**Your task**
If a line in the data below holds the word "なにげなWeekly", copy it.

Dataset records
★ ★ ★

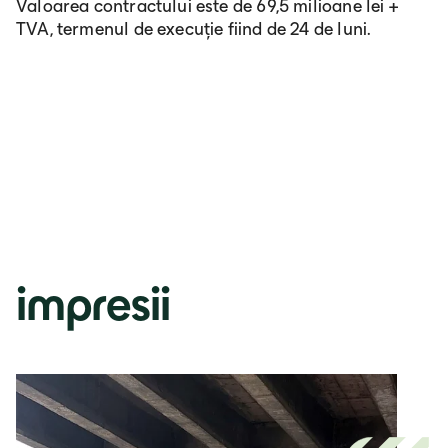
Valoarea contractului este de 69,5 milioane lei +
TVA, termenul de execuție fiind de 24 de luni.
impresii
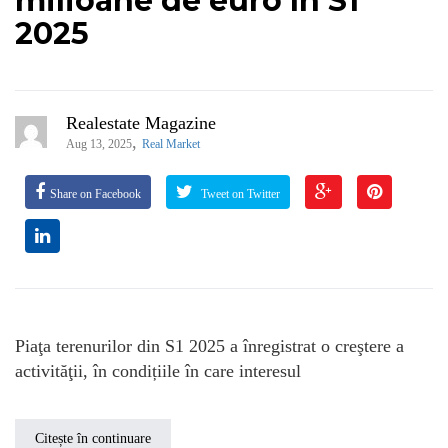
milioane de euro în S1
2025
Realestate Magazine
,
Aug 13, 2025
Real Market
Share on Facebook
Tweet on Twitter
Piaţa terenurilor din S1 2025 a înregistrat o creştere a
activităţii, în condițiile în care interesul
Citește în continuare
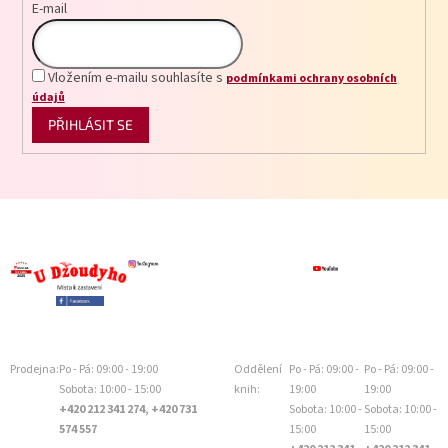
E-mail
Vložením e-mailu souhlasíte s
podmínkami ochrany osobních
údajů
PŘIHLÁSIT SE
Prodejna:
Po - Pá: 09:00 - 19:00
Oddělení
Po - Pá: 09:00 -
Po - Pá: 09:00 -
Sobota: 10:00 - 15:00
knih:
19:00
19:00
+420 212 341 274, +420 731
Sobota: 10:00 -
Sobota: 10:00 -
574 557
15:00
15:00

★ ★ ★

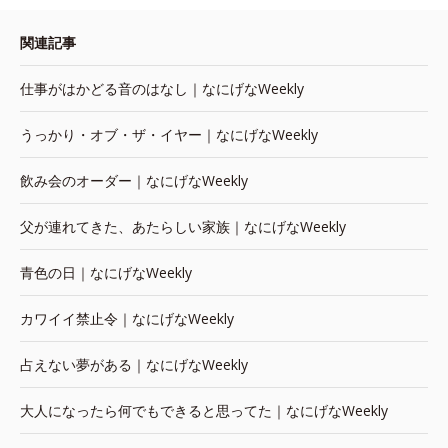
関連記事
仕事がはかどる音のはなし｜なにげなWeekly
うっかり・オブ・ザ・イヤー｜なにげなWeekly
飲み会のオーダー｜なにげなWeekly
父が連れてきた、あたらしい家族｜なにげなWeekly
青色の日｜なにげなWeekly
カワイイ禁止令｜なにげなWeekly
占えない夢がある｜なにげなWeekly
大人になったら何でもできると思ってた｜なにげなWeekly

★ ★ ★

**Solved problem**
仕事がはかどる音のはなし｜なにげなWeekly
うっかり・オブ・ザ・イヤー｜なにげなWeekly
飲み会のオーダー｜なにげなWeekly
父が連れてきた、あたらしい家族｜なにげなWeekly
青色の日｜なにげなWeekly
カワイイ禁止令｜なにげなWeekly
占えない夢がある｜なにげなWeekly
大人になったら何でもできると思ってた｜なにげなWeekly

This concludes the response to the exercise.